Он уплыл от неё подальше, если мог бы улетел, (хотя плавать — почти летать) смирив сексуальную зависимость, но долго, потом, вспоминая о сладких мгновениях, могущих не повториться никогда. Тогда он этого не ведал, ведь носил ещё хвост, и летал в водных просторах, не зная тяжести земного притяжения.
ГЛАВА 11
Муха куда-то пропала, её не было видно и главное слышно. Где-то — он об этом читал — одинокий человек пригрел на зиму подобное, разговаривал с этим, и даже подкармливал, а когда нечаянно раздавил, почти привыкшее и уже начавшее доверять ему насекомое, чуть не застрелился.
— Стреляться я не стал бы, но всё же где она? — подумал Дима и, кряхтя, покинул кубло.
Муха замолчала между рамами окна, замолчала лапками кверху, в такой позе, видимо, молчать ей было удобнее и естественнее.

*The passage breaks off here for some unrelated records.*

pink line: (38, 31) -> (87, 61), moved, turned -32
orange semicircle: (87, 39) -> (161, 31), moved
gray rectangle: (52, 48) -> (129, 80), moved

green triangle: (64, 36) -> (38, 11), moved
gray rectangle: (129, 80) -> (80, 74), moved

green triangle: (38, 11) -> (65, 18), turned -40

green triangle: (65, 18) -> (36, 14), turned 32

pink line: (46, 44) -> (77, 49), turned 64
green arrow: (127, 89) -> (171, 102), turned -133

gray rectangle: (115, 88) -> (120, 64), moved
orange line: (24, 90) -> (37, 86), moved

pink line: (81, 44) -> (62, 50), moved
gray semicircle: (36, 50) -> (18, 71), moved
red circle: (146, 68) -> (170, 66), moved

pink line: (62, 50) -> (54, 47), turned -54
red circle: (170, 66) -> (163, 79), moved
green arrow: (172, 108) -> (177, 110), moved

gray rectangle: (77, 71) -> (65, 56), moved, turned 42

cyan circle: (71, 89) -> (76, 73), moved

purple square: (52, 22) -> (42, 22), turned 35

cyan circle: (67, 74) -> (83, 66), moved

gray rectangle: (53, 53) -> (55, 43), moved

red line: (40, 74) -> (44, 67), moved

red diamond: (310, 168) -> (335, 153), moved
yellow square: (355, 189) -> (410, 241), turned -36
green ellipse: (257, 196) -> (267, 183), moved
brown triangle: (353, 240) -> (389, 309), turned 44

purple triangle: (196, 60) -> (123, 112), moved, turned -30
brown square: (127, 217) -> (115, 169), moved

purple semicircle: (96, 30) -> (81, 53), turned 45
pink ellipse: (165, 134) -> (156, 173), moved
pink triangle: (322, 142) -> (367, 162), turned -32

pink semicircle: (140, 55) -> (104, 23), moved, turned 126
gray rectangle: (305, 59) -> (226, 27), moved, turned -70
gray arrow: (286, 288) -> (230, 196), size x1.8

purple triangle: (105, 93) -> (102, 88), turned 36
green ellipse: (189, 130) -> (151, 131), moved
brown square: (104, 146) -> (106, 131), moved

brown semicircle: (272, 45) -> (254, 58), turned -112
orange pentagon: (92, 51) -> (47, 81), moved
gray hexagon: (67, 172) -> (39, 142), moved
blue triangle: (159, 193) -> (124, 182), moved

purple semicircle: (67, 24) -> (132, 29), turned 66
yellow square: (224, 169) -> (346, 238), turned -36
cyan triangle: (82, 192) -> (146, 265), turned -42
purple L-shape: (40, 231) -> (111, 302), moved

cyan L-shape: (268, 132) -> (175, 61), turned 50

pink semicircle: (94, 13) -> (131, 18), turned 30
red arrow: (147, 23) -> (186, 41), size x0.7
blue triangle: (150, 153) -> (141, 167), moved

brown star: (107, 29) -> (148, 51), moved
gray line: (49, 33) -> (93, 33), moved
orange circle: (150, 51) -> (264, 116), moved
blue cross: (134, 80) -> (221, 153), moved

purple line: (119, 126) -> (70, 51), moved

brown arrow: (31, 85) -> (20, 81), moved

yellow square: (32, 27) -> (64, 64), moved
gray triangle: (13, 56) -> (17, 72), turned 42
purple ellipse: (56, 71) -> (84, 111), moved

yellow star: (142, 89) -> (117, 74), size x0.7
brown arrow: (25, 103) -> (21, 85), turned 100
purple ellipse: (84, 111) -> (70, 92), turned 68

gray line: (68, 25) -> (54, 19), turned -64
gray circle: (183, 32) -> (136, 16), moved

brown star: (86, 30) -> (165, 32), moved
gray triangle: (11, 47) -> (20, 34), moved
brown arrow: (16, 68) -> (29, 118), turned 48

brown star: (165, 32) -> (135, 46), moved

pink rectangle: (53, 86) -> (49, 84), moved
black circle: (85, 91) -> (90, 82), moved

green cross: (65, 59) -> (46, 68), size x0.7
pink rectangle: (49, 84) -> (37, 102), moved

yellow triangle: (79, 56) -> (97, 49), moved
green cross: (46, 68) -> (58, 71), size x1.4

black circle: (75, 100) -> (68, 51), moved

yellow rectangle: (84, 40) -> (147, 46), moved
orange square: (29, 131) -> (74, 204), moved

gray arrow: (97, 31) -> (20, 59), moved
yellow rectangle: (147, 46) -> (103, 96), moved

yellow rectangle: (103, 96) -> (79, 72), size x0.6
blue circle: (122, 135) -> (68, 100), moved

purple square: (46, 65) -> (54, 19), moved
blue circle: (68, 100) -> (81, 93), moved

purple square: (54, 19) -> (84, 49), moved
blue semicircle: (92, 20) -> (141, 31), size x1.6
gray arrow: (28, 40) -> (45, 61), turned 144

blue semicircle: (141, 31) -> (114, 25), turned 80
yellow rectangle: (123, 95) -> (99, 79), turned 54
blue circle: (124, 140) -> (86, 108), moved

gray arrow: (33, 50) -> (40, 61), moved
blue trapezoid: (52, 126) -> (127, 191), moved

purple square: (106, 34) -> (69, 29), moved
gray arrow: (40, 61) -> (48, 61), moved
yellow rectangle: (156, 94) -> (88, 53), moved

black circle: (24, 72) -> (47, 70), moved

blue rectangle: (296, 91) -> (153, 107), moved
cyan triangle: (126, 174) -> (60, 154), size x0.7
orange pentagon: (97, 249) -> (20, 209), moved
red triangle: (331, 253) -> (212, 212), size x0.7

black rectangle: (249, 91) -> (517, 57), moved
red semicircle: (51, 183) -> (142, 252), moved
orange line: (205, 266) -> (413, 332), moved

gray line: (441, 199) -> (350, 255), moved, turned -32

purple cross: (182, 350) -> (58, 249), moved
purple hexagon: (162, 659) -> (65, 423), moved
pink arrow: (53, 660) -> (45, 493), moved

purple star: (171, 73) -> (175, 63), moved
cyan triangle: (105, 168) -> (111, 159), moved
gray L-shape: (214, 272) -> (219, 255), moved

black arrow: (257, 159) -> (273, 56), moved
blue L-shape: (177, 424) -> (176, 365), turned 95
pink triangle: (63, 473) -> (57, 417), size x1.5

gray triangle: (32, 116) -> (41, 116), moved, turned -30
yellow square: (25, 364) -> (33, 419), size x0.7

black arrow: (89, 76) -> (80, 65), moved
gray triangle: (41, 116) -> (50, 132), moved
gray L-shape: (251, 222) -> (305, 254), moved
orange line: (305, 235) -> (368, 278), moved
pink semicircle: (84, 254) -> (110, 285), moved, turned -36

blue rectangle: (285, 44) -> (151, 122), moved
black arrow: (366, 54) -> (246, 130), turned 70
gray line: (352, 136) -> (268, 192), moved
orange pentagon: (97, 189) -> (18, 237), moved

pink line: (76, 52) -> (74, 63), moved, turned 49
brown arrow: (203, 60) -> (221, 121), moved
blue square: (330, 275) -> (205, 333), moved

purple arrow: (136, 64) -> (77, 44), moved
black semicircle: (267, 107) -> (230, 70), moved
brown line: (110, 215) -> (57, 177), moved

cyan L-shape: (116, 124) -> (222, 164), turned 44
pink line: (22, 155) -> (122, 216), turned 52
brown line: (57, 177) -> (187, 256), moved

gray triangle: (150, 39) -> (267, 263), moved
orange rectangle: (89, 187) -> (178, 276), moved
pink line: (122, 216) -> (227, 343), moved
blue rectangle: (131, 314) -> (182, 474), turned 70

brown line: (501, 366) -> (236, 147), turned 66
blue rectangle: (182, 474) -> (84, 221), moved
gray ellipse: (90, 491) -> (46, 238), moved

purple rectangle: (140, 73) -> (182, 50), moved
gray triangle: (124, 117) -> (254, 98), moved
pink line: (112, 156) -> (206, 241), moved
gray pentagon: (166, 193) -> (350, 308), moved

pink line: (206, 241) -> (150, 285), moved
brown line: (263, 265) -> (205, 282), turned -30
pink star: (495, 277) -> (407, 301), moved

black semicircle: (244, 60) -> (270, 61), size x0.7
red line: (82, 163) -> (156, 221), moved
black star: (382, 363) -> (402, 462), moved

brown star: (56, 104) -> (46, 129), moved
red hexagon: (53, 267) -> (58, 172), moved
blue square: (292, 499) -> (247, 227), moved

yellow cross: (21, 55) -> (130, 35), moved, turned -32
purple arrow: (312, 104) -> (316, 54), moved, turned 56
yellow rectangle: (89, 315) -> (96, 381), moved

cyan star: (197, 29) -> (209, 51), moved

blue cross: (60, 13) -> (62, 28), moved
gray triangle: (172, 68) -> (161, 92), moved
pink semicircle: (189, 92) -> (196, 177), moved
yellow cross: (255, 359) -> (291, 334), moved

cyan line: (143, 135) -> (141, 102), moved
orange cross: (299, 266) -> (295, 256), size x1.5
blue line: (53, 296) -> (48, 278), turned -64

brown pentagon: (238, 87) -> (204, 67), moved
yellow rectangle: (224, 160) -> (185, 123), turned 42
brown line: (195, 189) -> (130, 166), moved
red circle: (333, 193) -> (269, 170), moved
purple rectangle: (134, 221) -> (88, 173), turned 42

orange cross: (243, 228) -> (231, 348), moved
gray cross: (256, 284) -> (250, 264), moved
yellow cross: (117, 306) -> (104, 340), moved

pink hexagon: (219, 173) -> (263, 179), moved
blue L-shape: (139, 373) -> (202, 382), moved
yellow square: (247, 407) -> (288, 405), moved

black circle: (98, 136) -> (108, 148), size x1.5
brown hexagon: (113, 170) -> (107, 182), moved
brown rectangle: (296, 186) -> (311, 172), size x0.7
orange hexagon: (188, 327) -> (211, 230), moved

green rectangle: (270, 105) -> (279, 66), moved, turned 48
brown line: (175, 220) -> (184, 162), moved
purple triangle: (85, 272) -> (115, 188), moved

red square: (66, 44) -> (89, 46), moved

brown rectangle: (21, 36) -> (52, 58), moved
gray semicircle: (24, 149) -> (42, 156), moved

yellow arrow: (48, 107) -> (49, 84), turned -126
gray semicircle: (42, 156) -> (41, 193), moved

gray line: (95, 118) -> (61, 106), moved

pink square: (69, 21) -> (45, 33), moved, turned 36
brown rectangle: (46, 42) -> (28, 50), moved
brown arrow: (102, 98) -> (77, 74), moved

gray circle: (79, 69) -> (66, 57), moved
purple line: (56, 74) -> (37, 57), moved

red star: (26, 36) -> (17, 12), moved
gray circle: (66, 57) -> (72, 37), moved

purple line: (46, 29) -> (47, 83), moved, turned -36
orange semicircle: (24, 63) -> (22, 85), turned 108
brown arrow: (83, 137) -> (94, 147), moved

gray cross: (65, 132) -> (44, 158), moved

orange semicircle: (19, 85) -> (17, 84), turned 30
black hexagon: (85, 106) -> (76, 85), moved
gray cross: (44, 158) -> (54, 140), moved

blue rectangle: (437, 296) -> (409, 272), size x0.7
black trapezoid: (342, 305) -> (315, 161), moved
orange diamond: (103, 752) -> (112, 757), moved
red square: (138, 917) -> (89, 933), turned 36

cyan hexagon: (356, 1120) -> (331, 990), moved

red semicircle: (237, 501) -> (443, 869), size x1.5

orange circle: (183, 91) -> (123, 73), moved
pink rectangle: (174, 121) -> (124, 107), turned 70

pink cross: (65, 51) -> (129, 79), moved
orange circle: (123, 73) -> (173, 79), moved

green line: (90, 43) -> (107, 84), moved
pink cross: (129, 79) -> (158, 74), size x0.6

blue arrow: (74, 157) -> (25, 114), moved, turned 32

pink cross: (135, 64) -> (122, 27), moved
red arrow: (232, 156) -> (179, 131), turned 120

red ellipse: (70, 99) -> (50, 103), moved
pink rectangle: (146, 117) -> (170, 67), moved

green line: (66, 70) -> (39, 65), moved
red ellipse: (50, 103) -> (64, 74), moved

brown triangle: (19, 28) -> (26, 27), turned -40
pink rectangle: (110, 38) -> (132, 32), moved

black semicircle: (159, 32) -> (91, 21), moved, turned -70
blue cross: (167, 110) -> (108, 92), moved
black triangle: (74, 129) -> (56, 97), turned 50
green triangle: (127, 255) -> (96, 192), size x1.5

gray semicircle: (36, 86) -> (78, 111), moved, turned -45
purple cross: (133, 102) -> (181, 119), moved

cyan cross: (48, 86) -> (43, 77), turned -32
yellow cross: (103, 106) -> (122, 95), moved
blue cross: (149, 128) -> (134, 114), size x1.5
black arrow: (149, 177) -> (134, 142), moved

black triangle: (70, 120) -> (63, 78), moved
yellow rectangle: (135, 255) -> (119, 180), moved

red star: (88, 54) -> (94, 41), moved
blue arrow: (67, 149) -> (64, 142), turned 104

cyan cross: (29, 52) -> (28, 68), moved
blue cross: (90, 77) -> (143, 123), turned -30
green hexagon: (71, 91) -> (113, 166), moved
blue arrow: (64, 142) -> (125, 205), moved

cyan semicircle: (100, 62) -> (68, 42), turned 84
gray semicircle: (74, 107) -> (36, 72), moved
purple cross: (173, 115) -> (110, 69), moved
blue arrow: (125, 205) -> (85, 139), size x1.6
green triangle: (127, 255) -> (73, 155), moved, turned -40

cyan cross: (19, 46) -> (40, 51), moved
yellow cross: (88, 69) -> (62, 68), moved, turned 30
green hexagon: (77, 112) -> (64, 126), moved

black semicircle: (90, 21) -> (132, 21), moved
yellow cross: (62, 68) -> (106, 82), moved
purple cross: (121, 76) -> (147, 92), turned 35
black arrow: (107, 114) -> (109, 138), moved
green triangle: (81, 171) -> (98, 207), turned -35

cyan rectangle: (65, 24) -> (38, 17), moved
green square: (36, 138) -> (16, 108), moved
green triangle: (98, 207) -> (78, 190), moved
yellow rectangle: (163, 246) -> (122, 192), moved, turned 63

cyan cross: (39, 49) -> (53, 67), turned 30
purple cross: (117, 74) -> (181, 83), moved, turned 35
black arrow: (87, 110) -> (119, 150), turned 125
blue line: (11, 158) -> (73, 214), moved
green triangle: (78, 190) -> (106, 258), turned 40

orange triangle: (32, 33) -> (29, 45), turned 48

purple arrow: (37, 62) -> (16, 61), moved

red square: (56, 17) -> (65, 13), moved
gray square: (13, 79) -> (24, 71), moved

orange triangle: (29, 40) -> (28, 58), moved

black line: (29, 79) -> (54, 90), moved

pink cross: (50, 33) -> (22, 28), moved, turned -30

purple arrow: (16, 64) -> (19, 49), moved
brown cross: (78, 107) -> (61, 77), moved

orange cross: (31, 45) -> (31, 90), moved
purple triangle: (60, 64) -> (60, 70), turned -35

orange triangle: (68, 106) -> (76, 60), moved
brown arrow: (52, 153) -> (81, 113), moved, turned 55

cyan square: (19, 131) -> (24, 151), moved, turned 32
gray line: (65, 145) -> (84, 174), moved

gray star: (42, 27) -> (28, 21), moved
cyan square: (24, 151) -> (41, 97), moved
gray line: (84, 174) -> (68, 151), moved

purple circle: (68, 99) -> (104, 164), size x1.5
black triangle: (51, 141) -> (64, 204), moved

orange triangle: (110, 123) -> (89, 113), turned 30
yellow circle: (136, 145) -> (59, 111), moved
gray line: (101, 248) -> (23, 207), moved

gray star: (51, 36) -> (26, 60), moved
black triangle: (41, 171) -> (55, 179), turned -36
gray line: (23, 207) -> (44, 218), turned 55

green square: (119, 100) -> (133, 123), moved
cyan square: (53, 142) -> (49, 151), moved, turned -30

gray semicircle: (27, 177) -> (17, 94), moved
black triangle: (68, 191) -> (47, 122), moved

— Где мой пистолет? — вскинулся Дмитрий и оглянулся в поисках вороного друга. Но это была шутка. — Может проветрить в комнате? — подумал он и полез на подоконник, чтобы открыть форточку… — А жаль мушку, я к ней уже тоже привык, тихая такая была, ненавязчивая… Нет, так нельзя! — вспомнил он о своей действующей метаморфозе. — Я не должен привыкать, не имею права, долой привязанность — одно из составляющих рабства! Любовь, дружба, родственные чувства — должны оставить моё сознание или я не обрету ощущения полёта никогда, — он взглянул на своё лицо в зеркало. — Очень хорошо, скоро меня никто не узнает! А ведь раньше почти летал… в молодости, во сне… даже сейчас иногда могу взлететь, но руками махать приходится больше и чаще — тяжёл стал, а вот, если вода — во сне… то, как головастик, к чёрту… как марлин… даже легче — почти лечу, пронзаю… и руками ничего не надо делать! — он открыл дверь комнаты и поднял с пола поднос уставленный едой. Под стаканом киселя лежала записка. Он приподнял стакан и, глотая густую сладкую жидкость, стал читать…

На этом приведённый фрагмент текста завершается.